4 Numerical Simulations

The aim of the numerical simulations is to reproduce the measured temperatures as accurate as possible where the only unknown input parameter is the specific heat capacity. The evolution of the temperature distribution between the two sample halves, beginning first from a steady state and passing through a transient state and finally ending in another steady state has been calculated by VOLTRA [18] as a comparison to the measured values. To reduce calculation time, the symmetry was exploited by modeling only a quarter of the total sample configuration within the guarded hot plate (Fig. 5). The surfaces and the corresponding boundary conditions applied to them are shown in Fig. 6. These boundary conditions are the measured temperatures on the warm (Fig. 6 blue), the cold (Fig. 6 green), and in the guarded hot plate apparatus itself (Fig. 6 pink), respectively. Further, there are the adiabatic boundary conditions on top and bottom of the surrounding insulation layer (Fig. 6 white, left, and center) as two temperature boundary conditions cannot intersect in a numerical calculation.
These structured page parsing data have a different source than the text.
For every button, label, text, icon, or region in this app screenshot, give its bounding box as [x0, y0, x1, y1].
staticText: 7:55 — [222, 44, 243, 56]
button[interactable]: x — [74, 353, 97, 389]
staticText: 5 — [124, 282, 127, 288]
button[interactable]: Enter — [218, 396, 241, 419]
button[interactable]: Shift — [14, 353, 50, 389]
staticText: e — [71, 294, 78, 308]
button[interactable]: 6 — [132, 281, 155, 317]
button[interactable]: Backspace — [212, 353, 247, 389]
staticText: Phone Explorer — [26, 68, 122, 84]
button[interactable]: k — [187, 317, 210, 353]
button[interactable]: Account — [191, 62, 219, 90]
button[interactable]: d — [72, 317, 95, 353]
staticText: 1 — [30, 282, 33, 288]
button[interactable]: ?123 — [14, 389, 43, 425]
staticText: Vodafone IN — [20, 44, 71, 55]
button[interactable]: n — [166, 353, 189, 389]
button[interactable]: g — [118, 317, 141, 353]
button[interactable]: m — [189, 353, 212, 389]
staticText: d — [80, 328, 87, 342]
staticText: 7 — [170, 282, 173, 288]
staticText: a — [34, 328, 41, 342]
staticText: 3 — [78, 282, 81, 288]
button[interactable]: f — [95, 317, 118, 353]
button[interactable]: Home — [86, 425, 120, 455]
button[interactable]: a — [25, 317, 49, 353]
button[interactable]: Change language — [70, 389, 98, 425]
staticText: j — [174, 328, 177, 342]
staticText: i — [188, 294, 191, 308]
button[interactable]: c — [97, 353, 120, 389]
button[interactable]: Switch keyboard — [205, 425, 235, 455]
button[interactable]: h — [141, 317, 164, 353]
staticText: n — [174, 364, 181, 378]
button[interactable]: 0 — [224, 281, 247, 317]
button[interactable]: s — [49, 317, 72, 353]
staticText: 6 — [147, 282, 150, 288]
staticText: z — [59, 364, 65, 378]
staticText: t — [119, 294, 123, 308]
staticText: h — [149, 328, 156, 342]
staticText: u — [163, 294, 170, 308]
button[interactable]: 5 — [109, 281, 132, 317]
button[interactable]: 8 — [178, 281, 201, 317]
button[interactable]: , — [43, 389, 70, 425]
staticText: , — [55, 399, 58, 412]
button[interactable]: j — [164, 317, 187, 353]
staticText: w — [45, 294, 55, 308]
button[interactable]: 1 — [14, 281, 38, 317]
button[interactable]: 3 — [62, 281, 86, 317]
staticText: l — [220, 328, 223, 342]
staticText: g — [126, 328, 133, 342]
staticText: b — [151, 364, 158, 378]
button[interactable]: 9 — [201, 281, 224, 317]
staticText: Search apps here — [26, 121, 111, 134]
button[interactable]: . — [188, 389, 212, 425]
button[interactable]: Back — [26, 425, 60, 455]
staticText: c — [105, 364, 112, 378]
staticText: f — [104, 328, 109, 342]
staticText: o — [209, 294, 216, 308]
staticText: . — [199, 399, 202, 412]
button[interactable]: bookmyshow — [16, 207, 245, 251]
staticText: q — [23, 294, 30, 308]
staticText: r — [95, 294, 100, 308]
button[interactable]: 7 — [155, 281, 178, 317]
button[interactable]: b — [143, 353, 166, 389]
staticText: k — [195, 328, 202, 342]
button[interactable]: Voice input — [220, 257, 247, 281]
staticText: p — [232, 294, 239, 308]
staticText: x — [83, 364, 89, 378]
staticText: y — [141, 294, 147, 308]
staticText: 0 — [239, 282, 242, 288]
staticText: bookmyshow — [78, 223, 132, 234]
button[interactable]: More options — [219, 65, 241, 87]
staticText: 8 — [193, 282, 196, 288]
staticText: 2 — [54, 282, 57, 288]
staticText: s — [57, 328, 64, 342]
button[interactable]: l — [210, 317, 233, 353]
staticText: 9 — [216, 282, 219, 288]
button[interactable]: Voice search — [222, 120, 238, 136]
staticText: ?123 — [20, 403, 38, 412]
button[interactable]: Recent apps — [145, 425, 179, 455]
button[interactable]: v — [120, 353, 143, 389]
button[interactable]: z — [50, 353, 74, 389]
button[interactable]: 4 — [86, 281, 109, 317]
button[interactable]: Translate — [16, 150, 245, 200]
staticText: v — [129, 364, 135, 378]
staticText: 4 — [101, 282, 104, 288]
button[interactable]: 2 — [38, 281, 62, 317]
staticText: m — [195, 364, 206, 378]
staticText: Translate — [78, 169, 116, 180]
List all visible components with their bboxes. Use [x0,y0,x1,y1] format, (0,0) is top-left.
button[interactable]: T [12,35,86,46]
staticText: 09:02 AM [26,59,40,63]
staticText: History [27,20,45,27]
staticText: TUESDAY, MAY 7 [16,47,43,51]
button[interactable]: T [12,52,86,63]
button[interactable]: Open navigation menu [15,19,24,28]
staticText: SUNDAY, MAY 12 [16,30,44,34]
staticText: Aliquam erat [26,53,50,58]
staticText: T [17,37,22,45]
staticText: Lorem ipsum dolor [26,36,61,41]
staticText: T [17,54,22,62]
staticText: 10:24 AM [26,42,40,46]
These are approximations made to limit the model whose influence is assumed to be limited due to the insulation layer around the samples. There are also those adiabatic boundary conditions (Fig. 6 white, right) which are due to geometrical symmetry to have the smallest representative model to keep time of computation at minimum.

Fig. 5
figure 5

Model of the sample configuration used for the numerical analysis including the applied mesh. The yellow part represents the insulation surrounding the samples. The heating and cooling plates were just taken as boundary conditions (Fig. 6). The two samples are represented in light and dark brown (Color figure online)

Full size image
Fig. 6
figure 6

The Boundary conditions applied to surfaces of the model: on the left the top view from the external side, blue representing the hot plate and pink the air in the box of the apparatus in the center the bottom view, green representing the cold plate and pink the air in the box of the apparatus and finally left with a bottom view from the internal side The white parts represent adiabatic boundary conditions (Color figure online)

Full size image

A time step of 30 s, a maximum heat flow divergence for the whole object of 0.001 % and a mesh with 20′181 nodes has been used for all calculations.

5 Results and Discussions

The measured temperatures for two identical wood fiber samples on the warm side, between the two samples and on the cold side, are depicted in Fig. 7. They clearly show that after about 800 min (13 h), a steady state was reached. Then, at about minute 1080 (x-axis), the temperature on the warm side decreases (W1 to W5) because of regulating the heating from 26 °C down to 12 °C. The temperature between the samples follows this decrease (M1 to M5). The cold side (C1 to C5) is kept unchanged at a constant temperature of 5.6 °C. Applying the average measured warm and cold side temperatures as boundary conditions to the simulation, the temperature between the samples is calculated and can be compared to the measured values depending on the value for specific heat capacity as the only unknown (Fig. 8).

Fig. 7
figure 7

Measured temperatures on the cold side, in between and on the cold side of 2 wood fiber samples (5 thermocouples each). Standard deviation of the single mean values is around 0.15 K

Full size image
Fig. 8
figure 8

Measured temperature in wood fiber in comparison to 4 calculated temperatures corresponding to 4 different values assumed for the specific heat capacity

Full size image

A direct comparison between effectively measured temperatures and simulations based on different values assumed for the specific heat capacity is shown in Fig. 8. The value which corresponds best to the measurements for the case of wood fiber is clearly c = 1200 J·(kg·K)−1. All other curves corresponding to the three other values deviate visibly from the measured curve. The amount of correspondence between measured and calculated values can be improved by more precise values using improved iterative simulation procedures so that an accuracy of ± 10 % can be reached.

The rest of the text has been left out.